Imagine talking to a 3-D projection of a friend on your phone

This new chip developed by USC researchers has 1,024 optical nano-antennas, more than 10 times any previous model. (Photo/Benjamin Paul)

Science/Technology

Imagine talking to a 3-D projection of a friend on your phone

That fantastical technology could one day be a reality, thanks to research from three prize-winning USC researchers

January 26, 2017 Ben Paul

A USC Viterbi School of Engineering team has won the Nokia Bell Labs prize for research related to drones, self-driving cars, 3-D projection and high-speed optical communications.

prizewinners pose with prize in front of building
SungWon Chung, Hooman Abediasl and Hossein Hashemi, from left, with their first-place prize and chip (Photo/Benjamin Paul)

USC Professor Hossein Hashemi, research associate SungWon Chung and PhD candidate Hooman Abediasl, all from the Ming Hsieh Department of Electrical Engineering, won the top prize of $100,000 awarded each year to people whose research presents “game-changing ideas” in science, technology and engineering and math.

Now in its third year, the competition attracted more than 250 proposals from 41 countries.

The USC researchers designed a new architecture allowing them to pack electronic circuitry onto a single chip.
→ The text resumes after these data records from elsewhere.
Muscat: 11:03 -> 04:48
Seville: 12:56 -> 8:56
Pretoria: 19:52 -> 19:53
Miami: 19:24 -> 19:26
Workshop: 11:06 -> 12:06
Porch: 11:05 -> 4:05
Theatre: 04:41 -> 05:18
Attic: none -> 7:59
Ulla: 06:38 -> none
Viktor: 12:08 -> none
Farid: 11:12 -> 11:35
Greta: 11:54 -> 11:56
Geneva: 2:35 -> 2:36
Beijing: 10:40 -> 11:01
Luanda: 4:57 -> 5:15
“The winners embody the essence of Bell Labs and the Bell Labs Prize — solving the great challenges facing humankind in the coming 10 years, with disruptive solutions that think differently,” said Marcus Weldon, president of Nokia Bell Labs and Nokia’s chief technology officer.

A fantastic future?

Abediasl reflected on the team’s success.
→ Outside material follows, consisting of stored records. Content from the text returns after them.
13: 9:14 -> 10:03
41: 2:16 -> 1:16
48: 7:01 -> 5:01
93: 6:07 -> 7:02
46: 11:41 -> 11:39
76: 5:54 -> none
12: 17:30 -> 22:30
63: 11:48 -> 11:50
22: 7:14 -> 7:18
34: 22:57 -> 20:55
“The fact that our skills complemented each other really well was helpful,” he said. “Professor Hashemi brought the initial vision and managed the project. I developed the core technology from scratch and SungWon brought it to the next generation.”

In the near future, that means drones and self-driving cars could operate at unprecedented speeds and efficiency. It also means that even more futuristic technologies just got closer to becoming a reality.

Imagine a kind of 3-D FaceTime with your smartphone where instead of speaking to a simple screen, you’re talking to a three-dimensional projection of a friend. Remember that Return of the Jedi scene in which the rebels bring up the 3-D specs of the Death Star and show everyone the location of its weak point?

Yes, that may be where the research could one day be heading.